Fr Edward Dowler, Vice-Principal, looks at a reassessment of liturgical reforms in today's Church Times
- Worship as a Revelation: The past, present and future of Catholic liturgy by Laurence Paul Hemming (Burns & Oates £15.99) (978-0-86012-460-3)
- Worship as Believing: Faith and reason in search of a theology of eucharist by Aelred Arnesen (Trafford Publishing £14.75) (978-1-42512-145-7)
In his important and cogently argued book, Laurence Hemming, drawing on the work of Margaret Barker, argues that the roots of early Christian worship were primarily in the Temple in Jerusalem . This, and not the Jewish synagogue, was the place of human-divine encounter, and the body of Christ is the new temple (cf. John 2.21), into which Christians are incorporated through baptism.
Consequently, the shape and layout of the Jerusalem Temple , the detail of its furnishings, its altar, and its liturgical rites were fundamental to how Christians, from the beginning, understood their worship, their scriptures, and indeed their whole identity and the nature of their life in Christ.
The picture of early church worship as groups of Christians “coming together informally to sing hymns, pray, break bread and bless wine” is, he says, “quite false”. It was participation in the colourful and complex rites of the Catholic Church — which stood in direct and conscious continuity with Temple worship — that shaped the identity of Christian men and women until a new understanding emerged not only of the Christian liturgy, but also of the human self.
It is on this interface between philosophy and liturgy that Worship as a Revelation is particularly interesting, because of the author’s unusual ability to combine detailed liturgical analysis with philosophical expertise. Thus, he is able to conduct a pincer movement on much modern liturgical thought, accusing it not only of historical unsoundness in its understanding of the roots of early liturgy, but also of philosophical naïvety.
Those associated with the Liturgical Movement have, he argues, imbibed modern assumptions based on Descartes’s dictum cogito ergo sum (I think therefore I am) — that human beings are essentially self-positing, rational entities. In this view, I know who I am essentially through a rational process, and the self-knowledge I gain through reasoning precedes all my other activities such as reading a book, thinking about God, walking the dog, or going to mass.
But, in some of the book’s strongest and most compelling passages, Hemming insists that liturgy should work exactly the other way round.
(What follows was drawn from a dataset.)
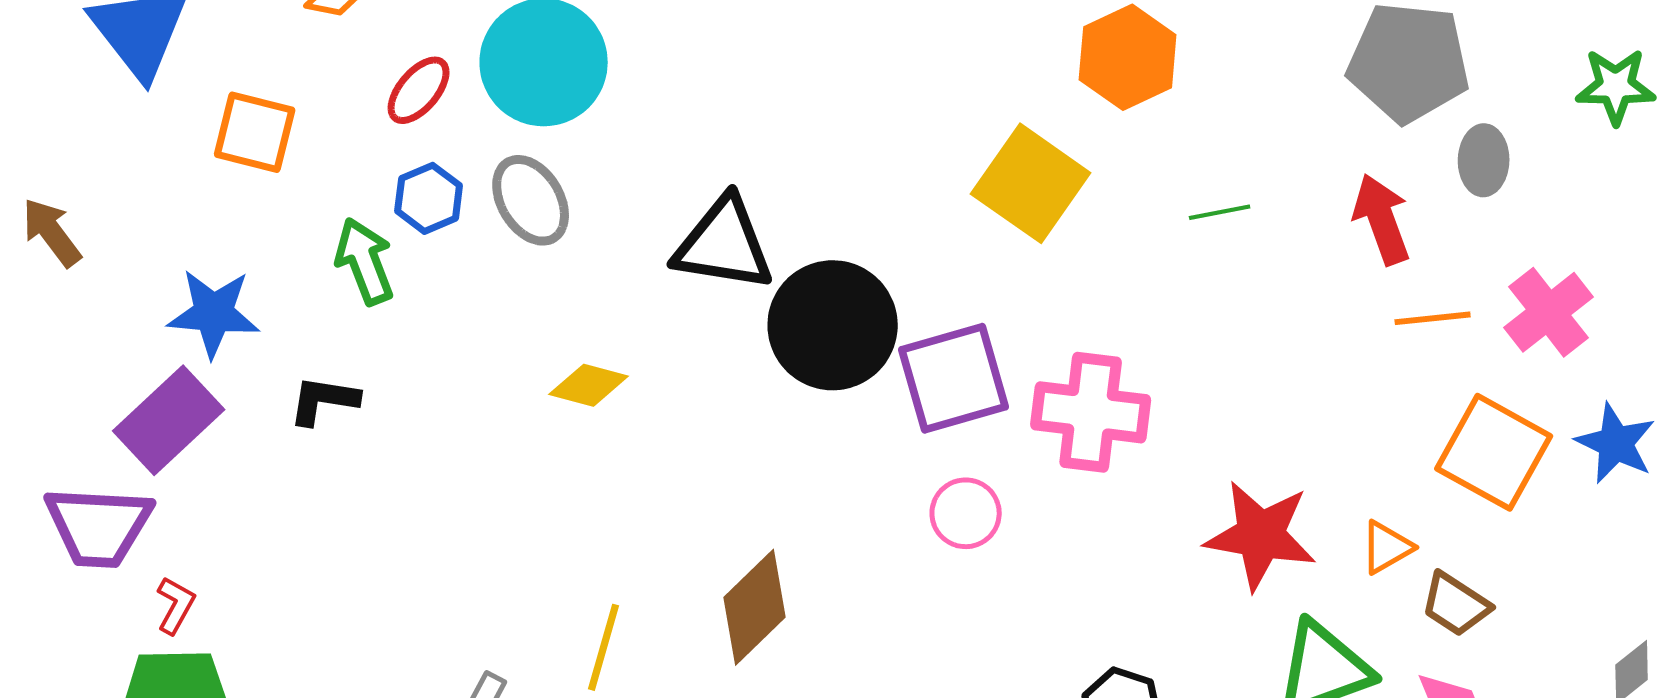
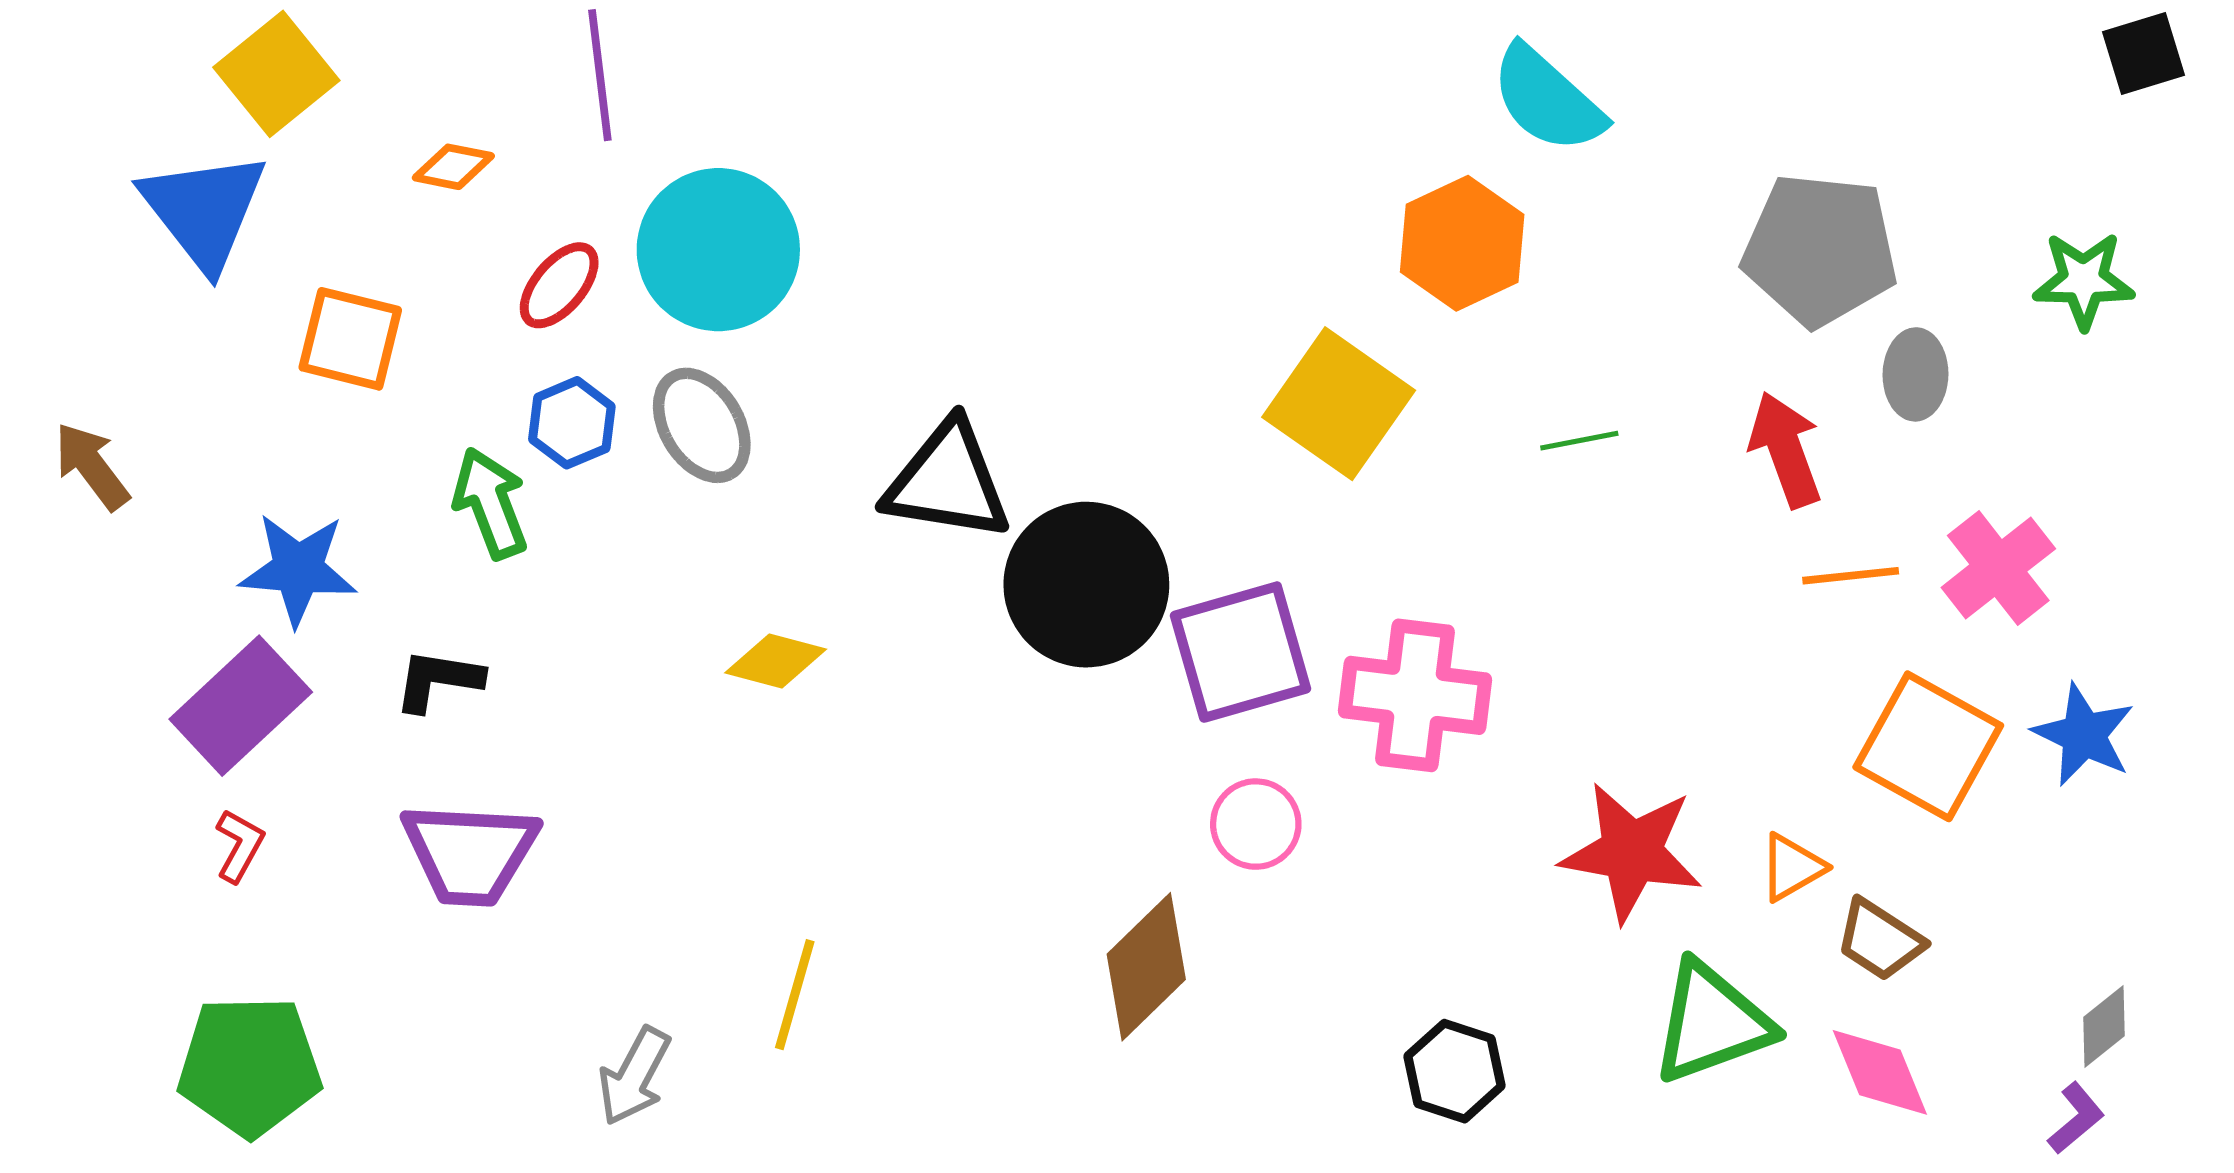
purple trapezoid: (99, 526) -> (470, 853), moved
red L-shape: (176, 605) -> (239, 846), moved
brown diamond: (755, 607) -> (1146, 967), moved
As members of the body of Christ, we are inserted into the eternal conversation between the Father and the Son, as enacted in a liturgy whose “meaning is primarily for God, only secondarily for us”.
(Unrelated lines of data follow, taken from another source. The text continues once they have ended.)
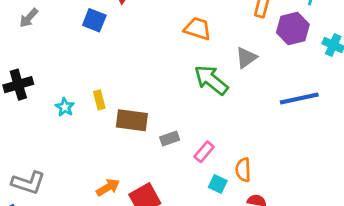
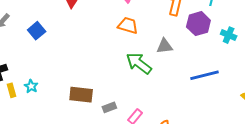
blue square: (94, 20) -> (37, 31), moved, turned 30
gray triangle: (246, 58) -> (165, 46), turned 30
yellow rectangle: (99, 100) -> (12, 90), moved

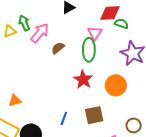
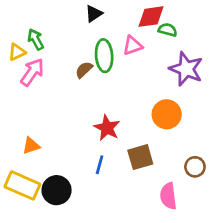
pink arrow: (40, 33) -> (32, 72), moved
pink triangle: (95, 33) -> (132, 46), turned 42
green ellipse: (89, 50) -> (104, 56), moved
red star: (83, 80) -> (107, 128), moved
It is through this that we come to understand who we really are: our identity is not something we have already worked out in advance, but is given to us from the future. The liturgy “disturbs the rational, predictable order of things in order to open the understanding still more widely to the things of God”. Rather, then, than our seeing the liturgy as something that we engage in, control, and shape for ourselves, the liturgy essentially shapes us.
It is within this context that Hemming criticises the reforms of the liturgy, most evident in the Liturgical Movement, but stretching back to those of Pope Pius X in the early 20th century. In the old dispensation, (Catholic) Christian identity was formed by the vast and complex web of interrelationships between the mass, the Offices, and other devotions: an ongoing conversation into which they were caught up, even if they were not always present.
In contrast, the simplicity, transparency, and predictability that were essential to the new rites reflect, he argues, an individualistic, rationalistic, Cartesian view of the human person, which is non-traditional and essentially non-Christian.
After decades of what he sees as liturgical degeneracy, Pope Benedict XVI is encouraging an approach to liturgy that stresses the importance of continuity with the ancient rites. Hemming’s book is a powerful and articulate expression of this crucial shift.
Impressive and convincing as it is, it leaves me asking whether the approach of the Liturgical Movement was quite so shaped by rationalistic considerations as he argues it was. “Simplicity” and “predictability” are, after all, important attributes of God as the Christian faith has traditionally taught. And “transparency”, although it is indeed a buzzword of tedious bureaucrats (some of whom are inside the Church), has also a nobler sense: “A man that looks on glass, On it may stay his eye; Or, if he pleaseth, through it pass, And then the heaven espy.”
In Worship as Believing, Aelred Arnesen argues that the eucharist should be rethought for the 21st century, in line with what, in the aftermath of Descartes, we now know about God and ourselves. Exploring the themes of atonement, remembrance, presence, and epiclesis, he argues that our practice should be “in reasonable accord with our view of ourselves and of the world as we know it today”.
Complex hierarchies and rituals must go, to be replaced with an ongoing sense of the Lord’s transcendent presence. His argument is, in other words, exactly the opposite of Hemming’s. Christian theology can be very disorienting sometimes.
In contrast, the simplicity, transparency, and predictability that were essential to the new rites reflect, he argues, an individualistic, rationalistic, Cartesian view of the human person, which is non-traditional and essentially non-Christian.